CrossmodalGroup / GSMN

Implementation of our CVPR2020 paper, Graph Structured Network for Image-Text Matching
163 stars 30 forks source link

reproduction #8

Open gedaye11 opened 4 years ago

gedaye11 commented 4 years ago

Hi, First of all, I appreciate the article you wrote, the content is very clear, but through the code you opened, according to the parameters you provided, it is very difficult to reproduce the results in the paper, and even far from it. Is it possible to open the pretrain model for us to use? I really want to do something innovative with your work. Hope to get your reply.

CrossmodalGroup commented 4 years ago

As we have stated before, the best performance is achieved by sparse + dense model, and we have uploaded the ensemble code "test_stack.py". The single model should be slightly lower(about 1% Recall@K) than our paper results since some details are missing while we reorganize the paper, we will fix this issue as soon as possible. Also, the pretained model will be released as soon as possible.

gedaye11 commented 4 years ago

I completely installed your release code and ran through 30 epochs. The single model effect still could not reach the performance of your paper.

CrossmodalGroup commented 4 years ago

The single model should be slightly lower(about 1% Recall@K) , we will fix it!

gedaye11 commented 4 years ago

The optimal single model is less effective than more than 1% Recall@K !

CrossmodalGroup commented 4 years ago

Which dataset do you use? Can you provide all your Recall value?
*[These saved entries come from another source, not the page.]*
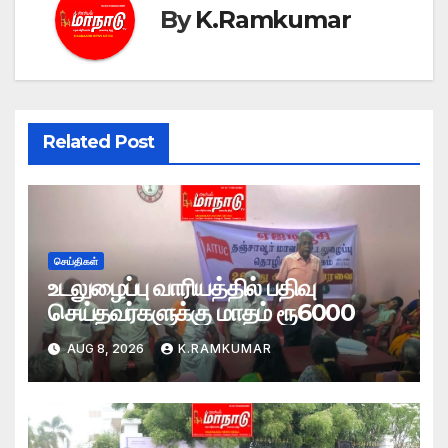
By
K.Ramkumar
Related Post
செய்திகள்
உடலுழைப்பு வாரியத்தில் பதிவு
செய்தவர்களுக்கு மாதம் ரூ6000
AUG 8, 2026
K.RAMKUMAR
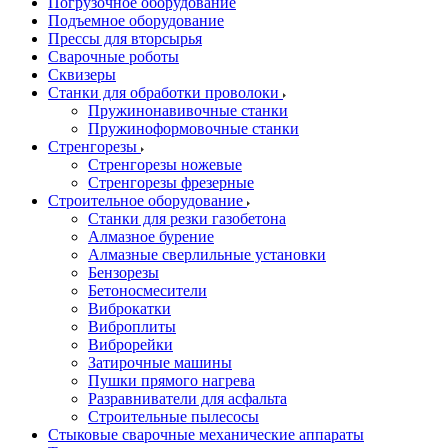
Погрузочное оборудование
Подъемное оборудование
Прессы для вторсырья
Сварочные роботы
Сквизеры
Станки для обработки проволоки
Пружинонавивочные станки
Пружиноформовочные станки
Стренгорезы
Стренгорезы ножевые
Стренгорезы фрезерные
Строительное оборудование
Станки для резки газобетона
Алмазное бурение
Алмазные сверлильные установки
Бензорезы
Бетоносмесители
Виброкатки
Виброплиты
Виброрейки
Затирочные машины
Пушки прямого нагрева
Разравниватели для асфальта
Строительные пылесосы
Стыковые сварочные механические аппараты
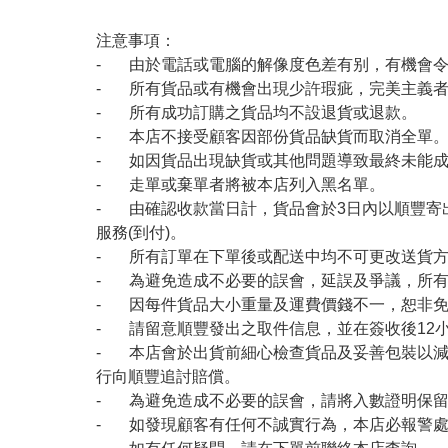
注意事項：
- 由於電話或電腦的解像度色差有别，有機會
- 所有貨品或有機會出現少許瑕疵，完美主義
- 所有成功訂購之貨品均不設退貨或退款。
- 本店不接受顧客因部份貨品缺貨而取消全單
- 如因貨品出現缺貨或其他問題導致最終未能成
- 走單或棄單者將被本店列入黑名單。
- 由確認收款當日計，貨品會於3日內以順豐寄
服務(到付)。
- 所有訂單在下單後或配送中均不可更改送貨
- 為避免造成不必要的誤會，延誤及爭議，所
- 因每件貨品大小重量及運費價錢不一，恕非
- 請留意順豐發出之取件信息，並在簽收後12
- 本店會於出貨前細心檢查貨品及妥善包裝以
行向順豐追討賠償。
- 為避免造成不必要的誤會，請將入數證明保
- 如發現顧客有任何不誠實行為，本店必報警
gedaye11 commented 4 years ago

I'm going to sort out the way I run it and the results, and I'm going to put it here, and I hope you'll correct me. train code: python train.py --data_path " /data" --data_name f30k_precomp --vocab_path "/vocab" --logger_name runs/log --model_name "Weights_coco" --bi_gru --max_violation --lambda_softmax 20 --num_epochs 30 --lr_update 15 --learning_rate 0.0002 --embed_size 1024 --batch_size 64

Best model results: calculate similarity time: 391.327766895 rsum: 473.8 Average i2t Recall: 85.3 Image to text: 68.9 91.2 95.9 1.0 4.3 Average t2i Recall: 72.6 Text to image: 52.5 78.8 86.5 1.0 9.9

I haven't made any changes to the code except for the data path. If I'm in the right place this is the result of a dense for f30k.

gedaye11 commented 4 years ago

I hope to get your correction and help me reproduce the effect in your paper.
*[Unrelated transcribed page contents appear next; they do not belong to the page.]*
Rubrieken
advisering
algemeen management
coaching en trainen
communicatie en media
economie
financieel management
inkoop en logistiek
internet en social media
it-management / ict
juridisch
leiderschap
CrossmodalGroup commented 4 years ago

Thanks! We will check our code!

gedaye11 commented 4 years ago

I think you can first release your single pre-train model !

CrossmodalGroup commented 4 years ago

Hi, we have modified our code and uploaded the single pretrained model from https://drive.google.com/file/d/1kEi92w49Et5D2WVOv-Lc52HcpF2SPNNF/view?usp=sharing The result of this model is: rsum: 481.4 Average i2t Recall: 87.0 Image to text: 74.4 91.1 95.4 1.0 3.4 Average t2i Recall: 73.5 Text to image: 54.1 79.9 86.5 1.0 9.4

gedaye11 commented 4 years ago

Can you tell me about the environment you run in? Like the requirement.txt

CrossmodalGroup commented 4 years ago

The requirement has been listed at the homepage